### [Assignment]
Can you transcribe the data exactly? Leave the pictures out.

### [Given information]
Content starts

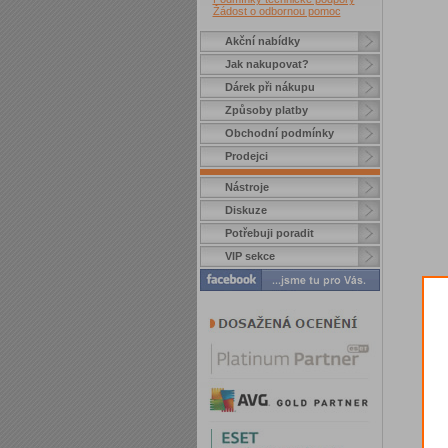
Žádost o odbornou pomoc
Akční nabídky
Jak nakupovat?
Dárek při nákupu
Způsoby platby
Obchodní podmínky
Prodejci
Nástroje
Diskuze
Potřebuji poradit
VIP sekce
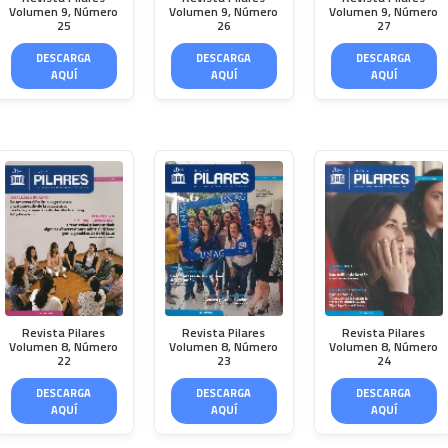
Volumen 9, Número
Volumen 9, Número
Volumen 9, Número
25
26
27
DESCARGA
DESCARGA
DESCARGA
AQUÍ
AQUÍ
AQUÍ
Revista Pilares
Revista Pilares
Revista Pilares
Volumen 8, Número
Volumen 8, Número
Volumen 8, Número
22
23
24
DESCARGA
DESCARGA
DESCARGA
AQUÍ
AQUÍ
AQUÍ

Content ends

### [Answer to the exercise]
Žádost o odbornou pomoc
Akční nabídky
Jak nakupovat?
Dárek při nákupu
Způsoby platby
Obchodní podmínky
Prodejci
Nástroje
Diskuze
Potřebuji poradit
VIP sekce
Volumen 9, Número
Volumen 9, Número
Volumen 9, Número
25
26
27
DESCARGA
DESCARGA
DESCARGA
AQUÍ
AQUÍ
AQUÍ
Revista Pilares
Revista Pilares
Revista Pilares
Volumen 8, Número
Volumen 8, Número
Volumen 8, Número
22
23
24
DESCARGA
DESCARGA
DESCARGA
AQUÍ
AQUÍ
AQUÍ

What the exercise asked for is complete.